E Você Se Sente Numa Cela Escura, Planejando A Sua Fuga, Cavando O Chão Com As Próprias Unhas
Coisas belas ditas pelo velho pároco, ao seu lado um jovem
aspirante a padre dotado de um olhar misterioso, coisas da missa matutina do
domingo na igreja que ficava no final das vielas, contrastava com os pecados
diários que eu cometia, nem a benção do padre ou Pai Nosso valia o meu dia, nem
mesmo o sol incrivelmente posicionado no meio do céu me tirava do meu esconderijo
do meio do matagal. Debaixo das arvores que possuíam espinhos pontiagudos, eu e
meu amigo Linari criavam ali personagens fortes e maldosos, verdadeiros super-heróis
que não sentiam amor e nem piedade. Somente quando eu ouvia os gritos de mamãe me
chamando o medo desvestia-me do torpor, voltar para casa e encontrar papai
bêbado resmungando palavras de ordem e palavrão era um grande saco. Papai não
sentia amor... Eu não sentia amor.
No começo de uma
noite fria e tenebrosa infestadas de rajadas de vento, debaixo da arvore de
espinhos pontiagudos, rodeados por dezenas de vaga-lumes, no céu de algumas
estrelas reluzentes que, apareciam e desapareciam entre as nuvens escuras de
uma tempestade anunciada. Lembro-me do grito de mamãe diferente como se fosse
trovão rasgando aquele começo de noite, não era palavras, era uivo de dor feito
um animal que sente frio e fome. Nem me despedi de Linari, senti aquele grito
penetrando meus ouvidos como se fosse um inseto mastigando vorazmente meus
tímpanos, corri desgraçadamente derrubando todo o matagal no peito e, ao
aproximar da velha casa sem reboco, eu vejo minha mãe sentada no chão, com as
mãos colada no rosto chorando compulsivamente, meu pai que não sentia amor
estava estirado no chão sem vida.
Foi quando um estranho que saiu não sei de onde, encostou
uma arma pro meu crânio e eu, nada pude fazer a não ser me ver balbuciando
febrilmente, implorando:
"Eu não estou pronto pra morrer"
Ainda persiste uma dúvida que talvez nunca vá esclarecer.
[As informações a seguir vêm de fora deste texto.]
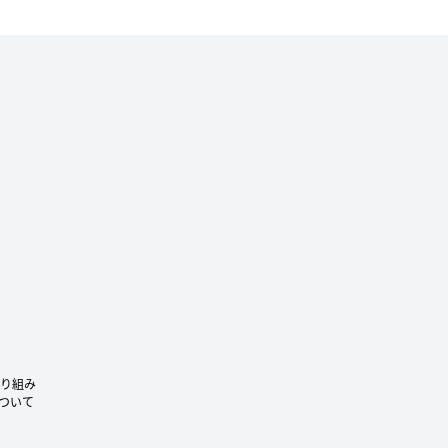
ram
り組み
ついて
Ainda persiste uma dúvida que eu não me canso de remoer, os dias subsequentes
foram os mais cruéis de minha vida, a lamuria tem cor cinza e os dias impares
são os piores. A cerca de arame farpado
e a falsa liberdade diante dos meus olhos murchos pela oprimida vergonha da
veste e da fome.
No fim da ladeira, entre vielas tortuosas, há uma vila de
casinhas silenciosas. Numa manhã fria, eu saí de uma delas passos lentos e silenciosos,
sem dizer adeus e nem olhar para trás. Porém, nenhum dia se quer a vila saiu
dos meus pensamentos... Em meus sonhos eu caminho por todas as vielas, conheço
todos os cachorros que perambulam pelas as ruas, conheço todas as casas no
entanto, nos meus sonhos eu sou um desconhecido, os cachorros avançam na minha
direção e a minha mãe não me reconhece, sempre na janela com olhar triste e ao
mesmo tempo vago. Sempre acordo assustados todas as vezes e, imagino aquelas
vielas tortuosas como se eu nunca tivesse me ausentado dali.
Eu desconheço exemplo mais eficaz do que uma criação
inadequada é capaz e, os dias cinzas e chuvosos sempre me entristece bem mais
que deveria, fugas de lagrimas e a incontrolável tremedeira que nenhum agasalho
consegue me aquecer. Na rua as pessoas vem e vão, hoje eu tenho essa convicção,
eu poderia voltar agora mesmo no meio dessa chuva, no meio da noite entre os
relâmpagos e o barulho do trovão mas, a coragem que eu tive para partir eu não
tenho para voltar, mesmo que isso cause ulceras gigantes, angustias e tonturas,
insisto em ficar aqui. Meu orgulho está me matando... E você se sente numa cela
escura, planejando a sua fuga, cavando o chão com suas próprias unhas.
Mas, como dar amor se nunca recebeu, balbuciar palavras dóceis
com os lábios ressecados e lembrar do amor escondido num lugar onde ruído se
abafe... Eu não estou pronto para morrer.